Convert lb/hr to SCFM
Convert lb/hr to SCFM
(OP)
I need the formula to convert lb/hr of 20.07 mole weight gas to scfm.
J. D. Jackson B.S. M.E. & B.S. E.E.
TransContinental Engineering





RE: Convert lb/hr to SCFM
(359.05 std cu ft/1 lb-mole) = 0.2982 std cu ft/min
1 lb/hr = 0.2982 std cu ft/min
STP = 492 degrees R and 14.696 psia
Good luck,
Latexman
RE: Convert lb/hr to SCFM
I am trying to convert 19,640 lbs/hr of 20.07 mole weight gas at a temperature of 43 degrees F to SCFM.
Do I need to incorporate the temperature into the equation for a more accurate SCFM equation?
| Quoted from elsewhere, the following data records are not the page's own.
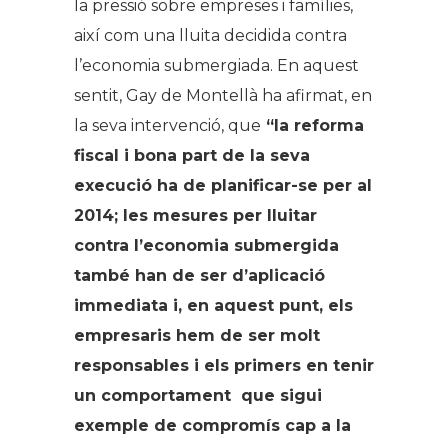
la pressió sobre empreses i famílies,
així com una lluita decidida contra
l’economia submergiada. En aquest
sentit, Gay de Montellà ha afirmat, en
la seva intervenció, que
“la reforma
fiscal i bona part de la seva
execució ha de planificar-se per al
2014; les mesures per lluitar
contra l’economia submergida
també han de ser d’aplicació
immediata i, en aquest punt, els
empresaris hem de ser molt
responsables i els primers en tenir
un comportament que sigui
exemple de compromís cap a la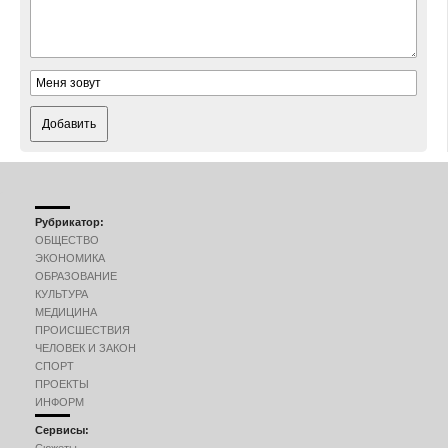
Добавить
Рубрикатор:
ОБЩЕСТВО
ЭКОНОМИКА
ОБРАЗОВАНИЕ
КУЛЬТУРА
МЕДИЦИНА
ПРОИСШЕСТВИЯ
ЧЕЛОВЕК И ЗАКОН
СПОРТ
ПРОЕКТЫ
ИНФОРМ
Сервисы:
Сюжеты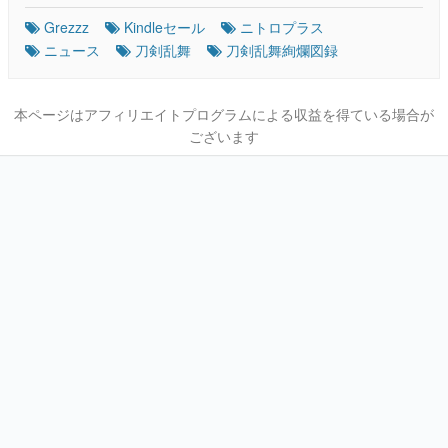
Grezzz
Kindleセール
ニトロプラス
ニュース
刀剣乱舞
刀剣乱舞絢爛図録
本ページはアフィリエイトプログラムによる収益を得ている場合が
ございます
Somehow logic tells me the temperature was used in a previous equation to determine the lbs/ft3 thus resulting in the flowrate of the lbs/hr. Am I correct about the temperature?
J. D. Jackson B.S. M.E. & B.S. E.E.
TransContinental Engineering
RE: Convert lb/hr to SCFM
V = nRT/P
V = 1 x 10.732 x 491.67 / 14.696 = 359.05 (I hope you can figure the units)
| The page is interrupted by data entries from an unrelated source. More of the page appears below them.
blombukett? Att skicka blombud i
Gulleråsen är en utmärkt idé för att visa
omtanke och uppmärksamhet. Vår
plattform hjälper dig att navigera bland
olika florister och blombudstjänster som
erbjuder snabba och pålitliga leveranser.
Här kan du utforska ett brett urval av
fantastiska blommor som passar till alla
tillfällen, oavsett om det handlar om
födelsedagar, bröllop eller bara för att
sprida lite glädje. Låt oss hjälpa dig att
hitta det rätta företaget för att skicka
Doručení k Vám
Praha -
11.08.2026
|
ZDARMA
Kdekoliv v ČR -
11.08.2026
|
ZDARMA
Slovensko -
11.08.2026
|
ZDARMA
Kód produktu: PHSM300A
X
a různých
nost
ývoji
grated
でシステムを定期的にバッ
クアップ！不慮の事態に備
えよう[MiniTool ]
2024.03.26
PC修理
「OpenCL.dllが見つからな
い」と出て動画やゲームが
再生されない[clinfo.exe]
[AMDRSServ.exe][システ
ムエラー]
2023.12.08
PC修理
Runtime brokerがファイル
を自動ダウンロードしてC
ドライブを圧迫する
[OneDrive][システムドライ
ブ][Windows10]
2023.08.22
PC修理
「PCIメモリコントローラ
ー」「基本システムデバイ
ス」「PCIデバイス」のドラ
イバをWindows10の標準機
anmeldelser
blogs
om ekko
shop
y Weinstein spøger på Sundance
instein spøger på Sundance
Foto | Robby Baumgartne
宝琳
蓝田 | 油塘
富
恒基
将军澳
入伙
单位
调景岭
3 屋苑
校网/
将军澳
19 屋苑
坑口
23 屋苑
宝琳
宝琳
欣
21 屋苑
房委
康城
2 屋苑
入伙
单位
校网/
Now, once you know the definition of the STP you need, you can figure out the V.
Good luck,
Latexman
RE: Convert lb/hr to SCFM
1.0 lbmole of gas occupies 379.49 cu.ft. @ 14.696 psia and 60 oF
This definition, I believe, is where JDJACKSON is getting his number of 379. I never discuss Scfm or other standard gas conditions without knowing the basis for it: the LB MOLES FLOW RATE. You can't go wrong with moles because they are the real "stuff" of which gas volume is made.
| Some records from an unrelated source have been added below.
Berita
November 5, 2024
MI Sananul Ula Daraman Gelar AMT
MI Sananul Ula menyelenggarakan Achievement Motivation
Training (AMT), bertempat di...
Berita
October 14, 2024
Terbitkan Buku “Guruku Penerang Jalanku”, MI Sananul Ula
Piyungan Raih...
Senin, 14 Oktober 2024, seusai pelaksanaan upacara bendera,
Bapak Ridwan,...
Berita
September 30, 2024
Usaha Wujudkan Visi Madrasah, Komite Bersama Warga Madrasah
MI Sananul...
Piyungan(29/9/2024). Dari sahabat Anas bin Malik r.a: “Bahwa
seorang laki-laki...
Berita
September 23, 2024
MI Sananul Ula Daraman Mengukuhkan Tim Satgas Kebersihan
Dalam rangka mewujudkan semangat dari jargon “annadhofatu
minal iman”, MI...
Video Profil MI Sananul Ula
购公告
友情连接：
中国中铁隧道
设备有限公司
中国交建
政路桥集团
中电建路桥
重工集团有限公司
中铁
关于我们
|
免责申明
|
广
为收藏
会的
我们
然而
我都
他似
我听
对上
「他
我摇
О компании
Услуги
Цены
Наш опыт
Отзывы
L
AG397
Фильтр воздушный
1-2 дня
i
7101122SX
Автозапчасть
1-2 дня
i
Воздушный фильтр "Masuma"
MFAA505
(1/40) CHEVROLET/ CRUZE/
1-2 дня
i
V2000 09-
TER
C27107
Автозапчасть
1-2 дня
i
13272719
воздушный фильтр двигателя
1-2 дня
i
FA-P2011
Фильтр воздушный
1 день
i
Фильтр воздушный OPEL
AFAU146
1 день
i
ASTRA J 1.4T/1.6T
So the equation should be:
Scf/time @ 14.696 psia & 60 oF = [(lb/time)/MW]*379.49
You can conver to another pressure and temperature base by using the gas law, as Latexman points out. This is probably why they call Chemical Engineers "Mole Chasers".
Art Montemayor
Spring, TX
RE: Convert lb/hr to SCFM
J. D. Jackson B.S. M.E. & B.S. E.E.
TransContinental Engineering
RE: Convert lb/hr to SCFM
However, to convert moles to volume units you indeed need determine both, as cleary explained by Montemayor and Latexman.
As a small digression: ideal gas molecules are considered by the kinetic theory to be of zero volume non-interacting point particles, and the formula brought by Latexman applies.
Real gas molecules take up space and collide, and when they are close a weak electrical attractive force named the van der Waals force, plays a role. When molecules move apart they do work to overcome this force, and as a result the molecular kinetic energy drops. Thus, a rarified real gas, i.e, with low particle densities n/V, approaches ideality.
But this is another issue for another thread.